Smart move on Nemeroff’s part, by the way, to jump to the University of Miami. They’ll never give him any trouble. You can’t go any lower than UM.

July 31st, 2011
Joseph and His Brothers

Harvard University’s Joseph Biederman, world’s biggest bi-polar diagnosis booster, is making life a little difficult for his psychiatry colleagues at Mass General. Short version: You don’t want to be too closely associated with his antidepressants-for-tots drive, his undisclosed financial conflicts of interest, and his influential insistence that zillions of American children, teens, and adults are bi-polar.

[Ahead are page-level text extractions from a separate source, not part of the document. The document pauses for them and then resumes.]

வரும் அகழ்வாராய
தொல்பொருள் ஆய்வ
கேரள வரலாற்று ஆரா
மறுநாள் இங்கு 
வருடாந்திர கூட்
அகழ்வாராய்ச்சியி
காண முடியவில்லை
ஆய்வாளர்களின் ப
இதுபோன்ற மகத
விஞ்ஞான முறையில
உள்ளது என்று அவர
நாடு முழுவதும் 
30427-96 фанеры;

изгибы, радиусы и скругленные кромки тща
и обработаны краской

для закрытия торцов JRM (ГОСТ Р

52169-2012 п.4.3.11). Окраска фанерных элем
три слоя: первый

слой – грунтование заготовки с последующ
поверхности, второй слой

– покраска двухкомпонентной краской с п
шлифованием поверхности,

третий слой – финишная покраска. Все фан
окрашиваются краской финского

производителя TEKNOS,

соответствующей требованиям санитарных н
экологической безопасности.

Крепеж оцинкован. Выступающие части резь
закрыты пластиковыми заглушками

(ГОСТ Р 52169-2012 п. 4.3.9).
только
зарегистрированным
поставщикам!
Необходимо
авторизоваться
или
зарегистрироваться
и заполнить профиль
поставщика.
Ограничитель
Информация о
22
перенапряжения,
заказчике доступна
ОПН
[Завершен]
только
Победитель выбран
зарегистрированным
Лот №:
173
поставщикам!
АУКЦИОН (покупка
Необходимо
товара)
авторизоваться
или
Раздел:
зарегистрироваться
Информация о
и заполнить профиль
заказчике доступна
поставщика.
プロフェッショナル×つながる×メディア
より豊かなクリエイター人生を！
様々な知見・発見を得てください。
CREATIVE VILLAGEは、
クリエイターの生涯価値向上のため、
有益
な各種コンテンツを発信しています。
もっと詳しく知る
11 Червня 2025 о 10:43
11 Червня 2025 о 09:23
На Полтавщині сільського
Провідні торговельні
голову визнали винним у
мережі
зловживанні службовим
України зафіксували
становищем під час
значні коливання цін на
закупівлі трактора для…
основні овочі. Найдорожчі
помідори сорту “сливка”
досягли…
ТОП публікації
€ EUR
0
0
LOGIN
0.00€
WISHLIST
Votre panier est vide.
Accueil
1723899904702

So let’s say you’re Harvard’s Andrew Nierenberg, and you want to light into Marcia Angell because you’re pissed that she’s down on antidepressants. Of course, you concede in a letter attacking her arguments, it’s “heart-breaking” that there have been some cases in which nightmarish damage was done to children who were over- or mis-prescribed these very powerful drugs… But a case here or there should in no way lead us to suppose that the harmful dispensing of such drugs is a serious trend.

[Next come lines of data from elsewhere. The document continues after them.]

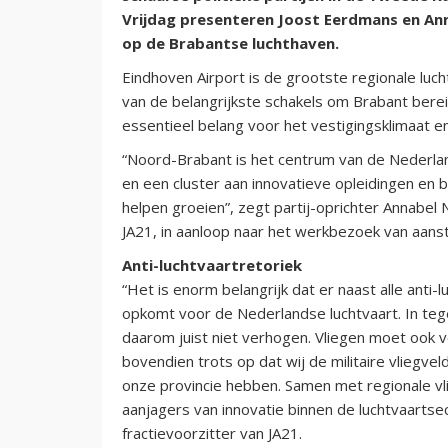
Vrijdag presenteren Joost Eerdmans en An
op de Brabantse luchthaven.
Eindhoven Airport is de grootste regionale luc
van de belangrijkste schakels om Brabant berei
essentieel belang voor het vestigingsklimaat 
“Noord-Brabant is het centrum van de Nederlan
en een cluster aan innovatieve opleidingen en b
helpen groeien”, zegt partij-oprichter Annabel
JA21, in aanloop naar het werkbezoek van aanst
Anti-luchtvaartretoriek
“Het is enorm belangrijk dat er naast alle anti
opkomt voor de Nederlandse luchtvaart. In tegen
daarom juist niet verhogen. Vliegen moet ook v
bovendien trots op dat wij de militaire vliegve
onze provincie hebben. Samen met regionale vli
aanjagers van innovatie binnen de luchtvaarts
fractievoorzitter van JA21.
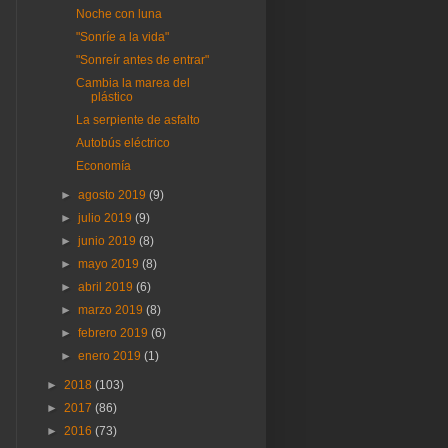
Noche con luna
"Sonríe a la vida"
"Sonreír antes de entrar"
Cambia la marea del
plástico
La serpiente de asfalto
Autobús eléctrico
Economía
►
agosto 2019
(9)
►
julio 2019
(9)
►
junio 2019
(8)
►
mayo 2019
(8)
►
abril 2019
(6)
►
marzo 2019
(8)
►
febrero 2019
(6)
►
enero 2019
(1)
►
2018
(103)
►
2017
(86)
►
2016
(73)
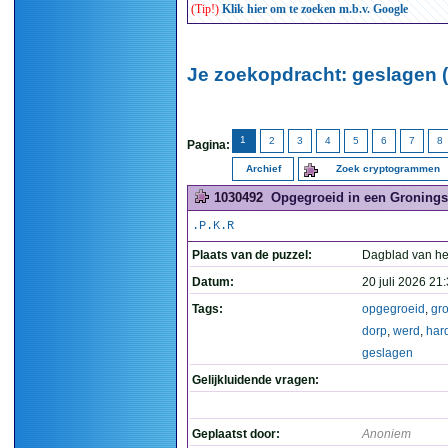
(Tip!)
Klik hier om te zoeken m.b.v. Google
Je zoekopdracht: geslagen 
1
2
3
4
5
6
7
8
Pagina:
Archief
Zoek cryptogrammen
1030492
Opgegroeid in een Gronings 
.P.K.R
Plaats van de puzzel:
Dagblad van he
Datum:
20 juli 2026 21
Tags:
opgegroeid
,
gr
dorp
,
werd
,
har
geslagen
Gelijkluidende vragen:
Geplaatst door:
Anoniem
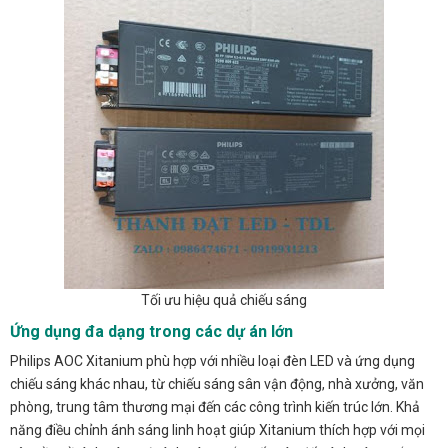
Tối ưu hiệu quả chiếu sáng
Ứng dụng đa dạng trong các dự án lớn
Philips AOC Xitanium phù hợp với nhiều loại đèn LED và ứng dụng
chiếu sáng khác nhau, từ chiếu sáng sân vận động, nhà xưởng, văn
phòng, trung tâm thương mại đến các công trình kiến trúc lớn. Khả
năng điều chỉnh ánh sáng linh hoạt giúp Xitanium thích hợp với mọi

In her response, Angell points out the enormous influence Harvard, and Nierenberg’s colleague there (Joe), had on all those MDs giving all those children drugs. Biederman was – is! – the bi-polar man; he is almost singularly responsible for the astonishing inflation of pediatric bi-polar diagnoses and treatments in the United States in the last few years. Nierenberg co-authored papers, etc., with Biederman. Hence it’s a little on the disgusting side for Nierenberg to lecture us on the heartbreak of mis- and over-diagnosis without at least alluding to his own profoundly influential hospital’s financially compromised advocacy of the diagnosis.

Angell:

Nierenberg refer[s] to the death of Rebecca Riley, who was diagnosed with bipolar disorder as well as ADHD when she was just two years old, as a “tragic anecdote.” While that is true, I believe it should also be seen in the context of the extraordinary epidemic of juvenile bipolar disease that was stimulated largely by the teachings of some of Dr. Nierenberg’s colleagues [Biederman and two others] at the Massachusetts General Hospital. Three of them were recently disciplined by the hospital for not having disclosed some of their hefty payments from drug companies.

UD‘s advice to Nierenberg: Be like Australia. Distance yourself.